Task material:

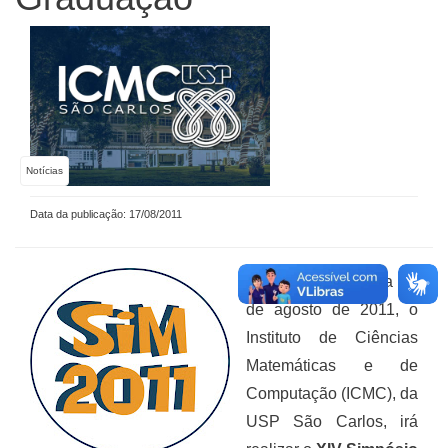
Notícias
Data da publicação: 17/08/2011
No período de 23 a 25
de agosto de 2011, o
Instituto de Ciências
Matemáticas e de
Computação (ICMC), da
USP São Carlos, irá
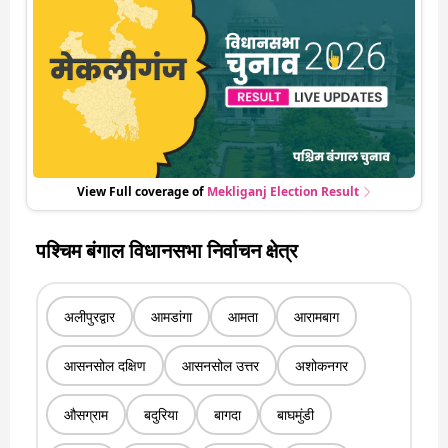
रही हर एक हलचल की अपडेट वो भी रियल टाइम में
View Full coverage of
Mekliganj
Election Result
पश्चिम बंगाल विधानसभा निर्वाचन क्षेत्र
अलीपुरद्वार
आमडांगा
आमता
आरामबाग
आसनसोल दक्षिण
आसनसोल उत्तर
अशोकनगर
औसग्राम
बदुरिया
बागदा
बाघमुंडी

Exercise: The copy you give must repeat each record character for character, but it must not include the pictures.

Response area:
Notícias
Data da publicação: 17/08/2011
No período de 23 a 25
de agosto de 2011, o
Instituto de Ciências
Matemáticas e de
Computação (ICMC), da
USP São Carlos, irá
रही हर एक हलचल की अपडेट वो भी रियल टाइम में
View Full coverage of
Mekliganj
Election Result
पश्चिम बंगाल विधानसभा निर्वाचन क्षेत्र
अलीपुरद्वार
आमडांगा
आमता
आरामबाग
आसनसोल दक्षिण
आसनसोल उत्तर
अशोकनगर
औसग्राम
बदुरिया
बागदा
बाघमुंडी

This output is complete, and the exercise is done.